Maven - Webapplicaties en plug-ins

Inhoudsopgave
In deze tutorial gaan we een webapplicatie maken met behulp van een Maven-archetype met een Java 1.4-compiler om later te zien hoe plug-ins werken met Maven, hoe ze worden gedeclareerd en hoe ze worden gebruikt.
Het eerste dat we gaan doen, is onze archetypegenerator initialiseren met het commando mvn acrhetype: genereren op dezelfde manier als in onze vorige tutorial en wanneer het ons vraagt ​​om het nummer dat het archetype identificeert, zullen we de volgende uitdrukking opnemen:
Webapp-j2ee14

Die de archetypen gaat filteren om ons degene te geven die overeenkomt met een webtoepassing die Java EE 1.4 gebruikt die we gaan selecteren met de 1 (als u alleen de uitdrukking "webapp" plaatst, krijgt u een uitgebreidere lijst met webarchetypen, maar dit is degene die we in deze zelfstudie zullen gebruiken).
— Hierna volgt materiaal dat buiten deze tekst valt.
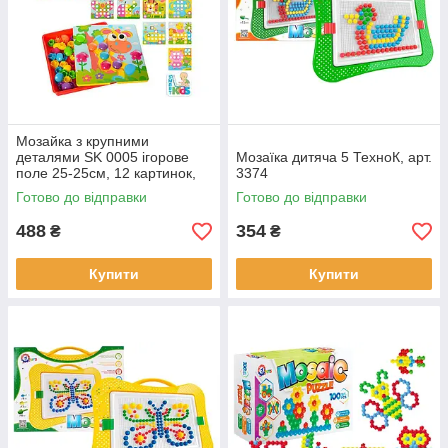
Мозайка з крупними
деталями SK 0005 ігорове
Мозаїка дитяча 5 ТехноК, арт.
поле 25-25см, 12 картинок,
3374
46 фішок, в коробці, 31,5-
Готово до відправки
Готово до відправки
31,5-5см
488
354
₴
₴
Купити
Купити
Eenmaal geselecteerd, wijs het de "groupId" van uw keuze en de artifactId "mywebapp14" toe en ga door totdat het maken is voltooid.
Hiermee zou je een map moeten hebben met de naam webapp14 en een POM-bestand dat er als volgt uit zou moeten zien:

Het is je misschien opgevallen dat er verschillende verschillen zijn met het basisarchetype dat we eerder hebben gemaakt:
  • Het label "verpakking" verwijst nu naar een oorlog in plaats van naar een pot, die een bestand zal genereren dat we kunnen implementeren op onze favoriete webserver.
  • We hebben 2 extra afhankelijkheden die ons zullen helpen bij het genereren van webapplicaties. Het pakket javax.servlet en het pakket javax.servlet.jsp om servlets en JSP te kunnen gebruiken in onze code (die perfect ondersteund worden door een we Tomcat server).
  • Na de afhankelijkheden hebben we een "build"-blok waarin de Maven-compilerplug-in zich bevindt. Dit komt omdat Maven onze code compileert met zijn eigen standaard plug-in die zal worden aangepast aan de versie van Java die je op je computer hebt, maar zoals in dit project hebben we ervoor gekozen om Java 1.4 te gebruiken, de POM vermeldt expliciet dat we gaan gebruiken Die specifieke versie: Java.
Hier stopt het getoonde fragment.